The United States remains desperate for faster
growth and stronger job creation. To unleash that growth, the dean of New York
University’s business school says, maybe the country needs a big dose of its
own economic advice.
For the last quarter of the 20th century, the United
States and its Western allies preached a particular brand of capitalism to
developing countries struggling to lift themselves out of poverty. That
preaching stirred a lot of controversy; it also spurred a lot of growth in
emerging markets such as Brazil, China and Chile — the countries now powering
much of the global recovery from the Great Recession.
Much of the developed world, meanwhile, is
struggling to leave the recession behind. Europe is contracting. U.S. growth
remains below historical norms, and its unemployment rate is hovering near 8
percent.
Peter Blair Henry, the dean of NYU’s Leonard N.
Stern School of Business, attributes that malaise to a sort of evangelical
amnesia. The United States, he says, taught the developing world to boost
productivity, invest in infrastructure and education, encourage investment and
connect to the growing global marketplace for goods and services.

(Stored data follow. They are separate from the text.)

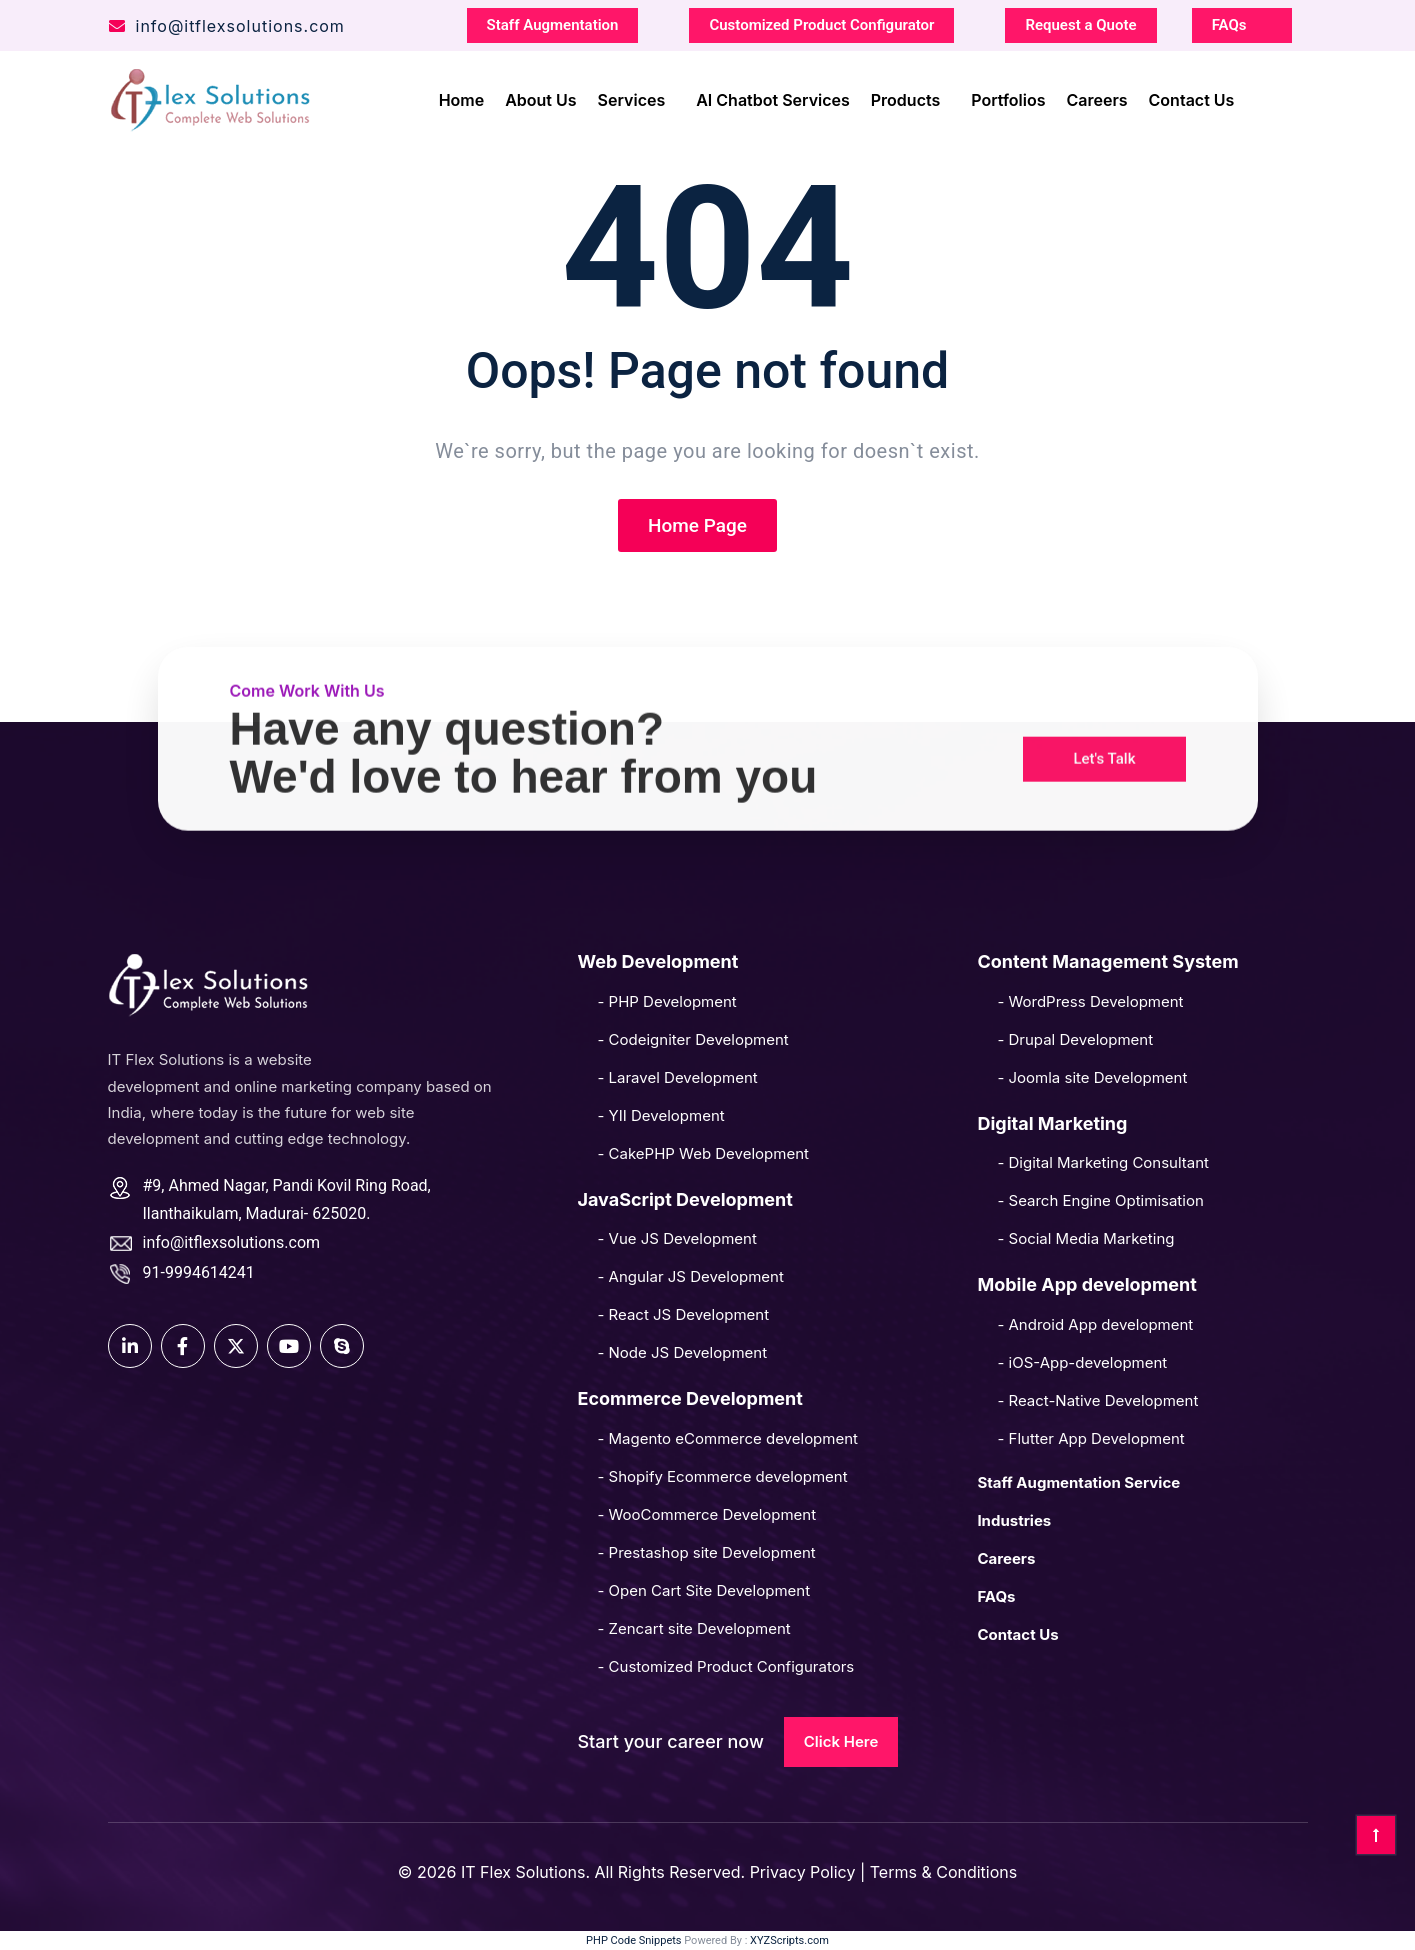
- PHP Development (666, 1001)
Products (905, 97)
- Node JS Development (682, 1352)
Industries (1014, 1520)
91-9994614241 (199, 1272)
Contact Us (1192, 97)
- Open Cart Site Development (703, 1590)
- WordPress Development (1090, 1001)
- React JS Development (683, 1314)
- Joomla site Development (1092, 1077)
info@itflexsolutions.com (226, 23)
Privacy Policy (805, 1872)
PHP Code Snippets (633, 1940)
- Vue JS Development (676, 1238)
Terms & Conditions (943, 1872)
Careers (1097, 97)
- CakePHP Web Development (702, 1153)
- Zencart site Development (693, 1628)
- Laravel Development (677, 1077)
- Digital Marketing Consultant (1103, 1162)
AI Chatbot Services (773, 97)
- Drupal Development (1075, 1039)
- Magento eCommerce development (727, 1438)
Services (632, 97)
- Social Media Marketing (1085, 1238)
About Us (540, 97)
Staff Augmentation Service (1078, 1482)
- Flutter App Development (1090, 1438)
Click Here (841, 1741)
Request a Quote (1080, 22)
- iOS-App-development (1082, 1362)
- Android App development (1095, 1324)
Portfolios (1008, 97)
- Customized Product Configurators (725, 1666)
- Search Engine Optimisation (1100, 1200)
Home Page (697, 525)
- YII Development (660, 1115)
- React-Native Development (1097, 1400)
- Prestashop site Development (706, 1552)
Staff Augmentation (553, 22)
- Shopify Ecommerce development (722, 1476)
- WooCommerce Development (706, 1514)
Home (462, 97)
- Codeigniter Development (692, 1039)
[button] (1104, 715)
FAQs (1229, 22)
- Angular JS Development (690, 1276)
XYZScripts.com (789, 1940)
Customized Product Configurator (821, 22)
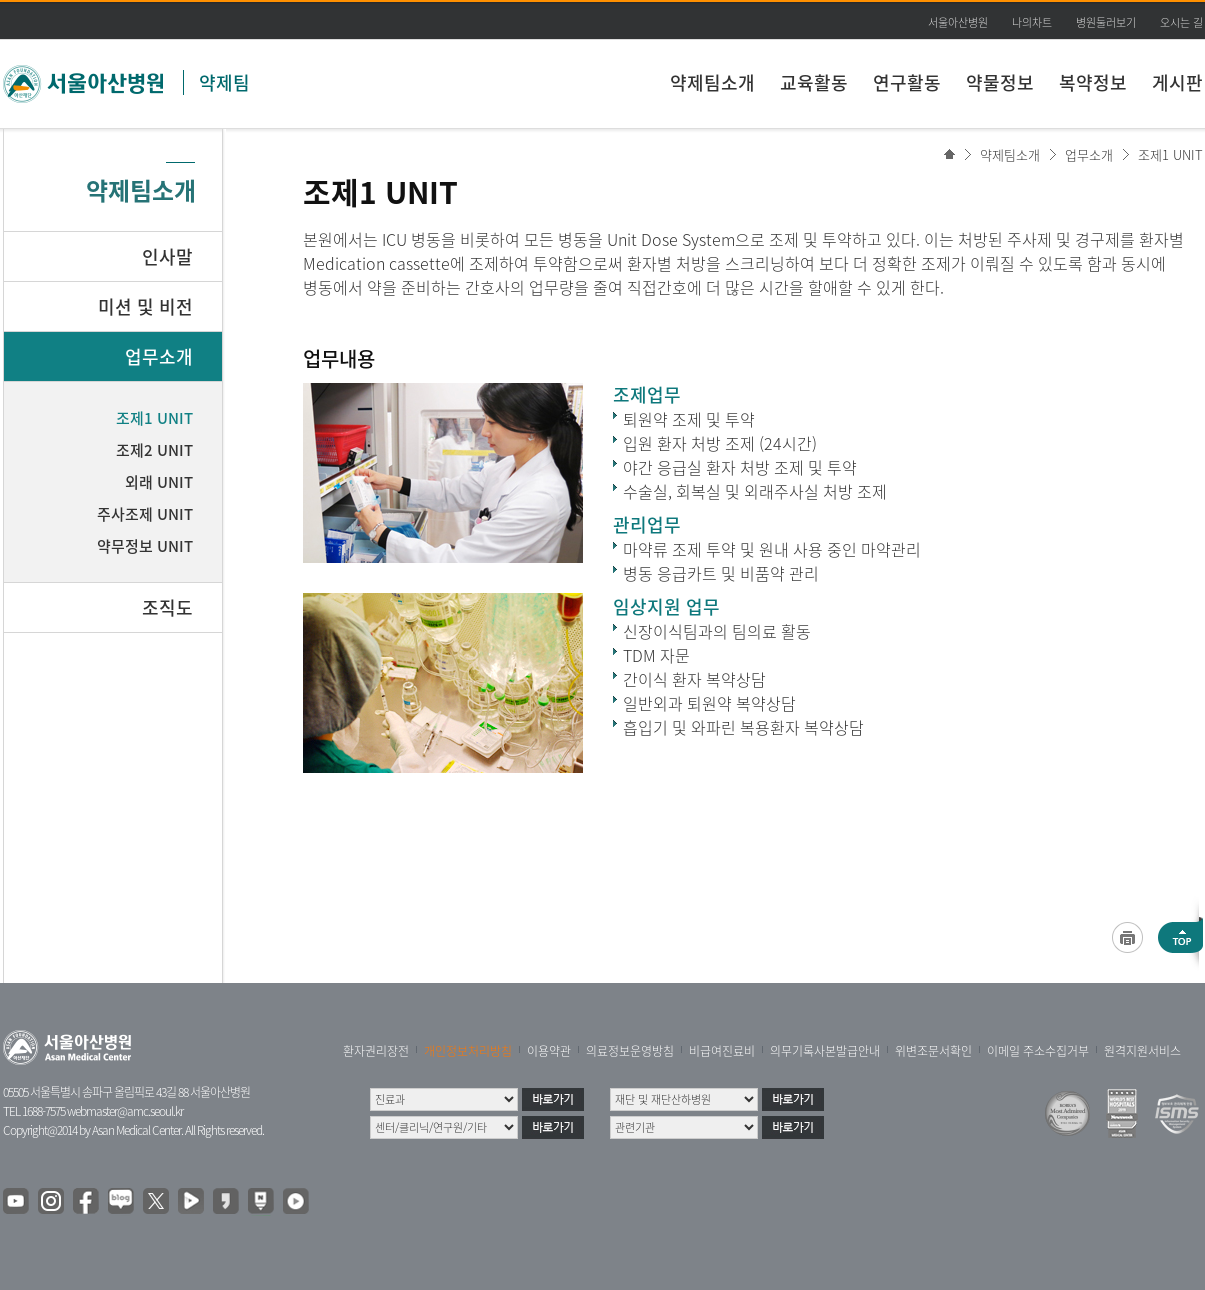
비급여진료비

The United States’ weak recovery from recession, and
the weak recovery of the 2000s that preceded it, he says, “are in large part
due to the fact that we forgot these lessons that we taught the Third World.”
“We’re mired
in a pretty tired ideological debate, I think,” Henry said. “We’re conflating
kind of fiscal sustainability issues, inequality issues.”
For example, he said, “We know that the way to close
the wage gap is to produce more skilled workers. Raising taxes on the highest
tax bracket may be part of the solution to our overall sustainability issues on
the fiscal side, but it’s not a solution to income inequality. The conditions
have never been better for potential prosperity, but we’ve got to do a better
job of educating people and giving people access to the global economy.”
Henry immigrated to Chicago from Jamaica with his
family as a young boy. His new book, “Turnaround,”
straddles the developed and developing world. It reaches conclusions that run
counter to a growing sense among many Americans that globalization has hurt the
U.S. economy more than it has helped, especially for the middle class.
Much of the book should please Republicans. Henry
advocates reducing the federal deficit and reducing the “uncertainty” that many
business leaders and GOP lawmakers say is restraining growth. He also, in the
interview, condemned “protectionist” trade measures that the Obama
administration and other developed countries have leveled at their
emerging-market trading partners in recent years.